→ DESCRIPTION OF THE TASK
As you print the data below, keep every line exactly as it is and leave the images behind.

Dataset items
⁂
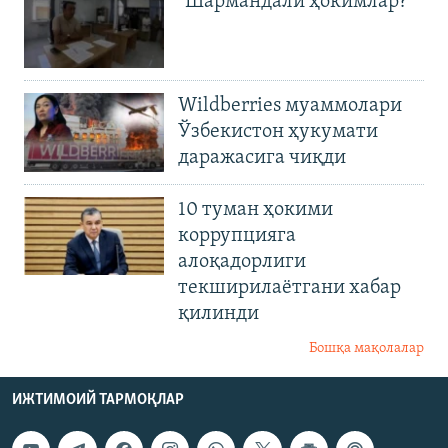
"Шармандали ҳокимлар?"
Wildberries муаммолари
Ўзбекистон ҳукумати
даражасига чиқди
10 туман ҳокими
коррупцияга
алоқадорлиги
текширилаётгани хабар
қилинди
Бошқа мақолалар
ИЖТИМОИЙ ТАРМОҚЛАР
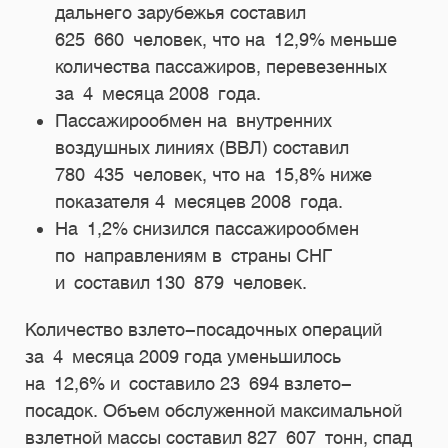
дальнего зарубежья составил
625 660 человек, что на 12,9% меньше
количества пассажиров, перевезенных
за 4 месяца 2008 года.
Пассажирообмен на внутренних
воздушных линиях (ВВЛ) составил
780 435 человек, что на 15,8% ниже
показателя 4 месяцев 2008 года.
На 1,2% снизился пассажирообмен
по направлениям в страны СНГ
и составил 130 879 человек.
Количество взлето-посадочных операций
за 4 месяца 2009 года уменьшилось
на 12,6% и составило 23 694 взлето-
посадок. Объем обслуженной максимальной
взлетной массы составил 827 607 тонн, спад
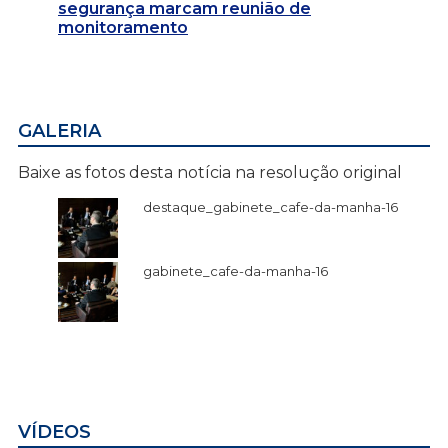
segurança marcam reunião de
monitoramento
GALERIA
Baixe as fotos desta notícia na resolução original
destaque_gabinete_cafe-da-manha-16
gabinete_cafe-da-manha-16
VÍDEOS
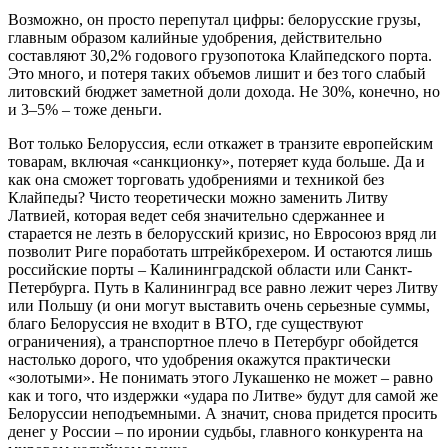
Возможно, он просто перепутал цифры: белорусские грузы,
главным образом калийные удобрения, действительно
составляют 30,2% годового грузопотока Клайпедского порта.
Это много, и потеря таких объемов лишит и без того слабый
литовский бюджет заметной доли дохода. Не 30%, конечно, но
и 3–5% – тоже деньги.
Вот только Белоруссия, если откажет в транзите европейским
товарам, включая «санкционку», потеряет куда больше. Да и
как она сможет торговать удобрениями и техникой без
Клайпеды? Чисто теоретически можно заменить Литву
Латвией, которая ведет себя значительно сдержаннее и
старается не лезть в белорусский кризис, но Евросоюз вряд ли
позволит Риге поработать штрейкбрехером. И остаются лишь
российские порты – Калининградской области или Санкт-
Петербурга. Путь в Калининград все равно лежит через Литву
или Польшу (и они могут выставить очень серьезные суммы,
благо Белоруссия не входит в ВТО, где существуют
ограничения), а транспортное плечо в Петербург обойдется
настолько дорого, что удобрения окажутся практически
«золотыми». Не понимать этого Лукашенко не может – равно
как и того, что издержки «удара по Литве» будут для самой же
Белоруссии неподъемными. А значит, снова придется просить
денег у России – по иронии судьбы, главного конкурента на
⁂
→ EXERCISE ANSWER
"Шармандали ҳокимлар?"
Wildberries муаммолари
Ўзбекистон ҳукумати
даражасига чиқди
10 туман ҳокими
коррупцияга
алоқадорлиги
текширилаётгани хабар
қилинди
Бошқа мақолалар
ИЖТИМОИЙ ТАРМОҚЛАР
дальнего зарубежья составил
625 660 человек, что на 12,9% меньше
количества пассажиров, перевезенных
за 4 месяца 2008 года.
Пассажирообмен на внутренних
воздушных линиях (ВВЛ) составил
780 435 человек, что на 15,8% ниже
показателя 4 месяцев 2008 года.
На 1,2% снизился пассажирообмен
по направлениям в страны СНГ
и составил 130 879 человек.
Количество взлето-посадочных операций
за 4 месяца 2009 года уменьшилось
на 12,6% и составило 23 694 взлето-
посадок. Объем обслуженной максимальной
взлетной массы составил 827 607 тонн, спад
segurança marcam reunião de
monitoramento
GALERIA
Baixe as fotos desta notícia na resolução original
destaque_gabinete_cafe-da-manha-16
gabinete_cafe-da-manha-16
VÍDEOS
Возможно, он просто перепутал цифры: белорусские грузы,
главным образом калийные удобрения, действительно
составляют 30,2% годового грузопотока Клайпедского порта.
Это много, и потеря таких объемов лишит и без того слабый
литовский бюджет заметной доли дохода. Не 30%, конечно, но
и 3–5% – тоже деньги.
Вот только Белоруссия, если откажет в транзите европейским
товарам, включая «санкционку», потеряет куда больше. Да и
как она сможет торговать удобрениями и техникой без
Клайпеды? Чисто теоретически можно заменить Литву
Латвией, которая ведет себя значительно сдержаннее и
старается не лезть в белорусский кризис, но Евросоюз вряд ли
позволит Риге поработать штрейкбрехером. И остаются лишь
российские порты – Калининградской области или Санкт-
Петербурга. Путь в Калининград все равно лежит через Литву
или Польшу (и они могут выставить очень серьезные суммы,
благо Белоруссия не входит в ВТО, где существуют
ограничения), а транспортное плечо в Петербург обойдется
настолько дорого, что удобрения окажутся практически
«золотыми». Не понимать этого Лукашенко не может – равно
как и того, что издержки «удара по Литве» будут для самой же
Белоруссии неподъемными. А значит, снова придется просить
денег у России – по иронии судьбы, главного конкурента на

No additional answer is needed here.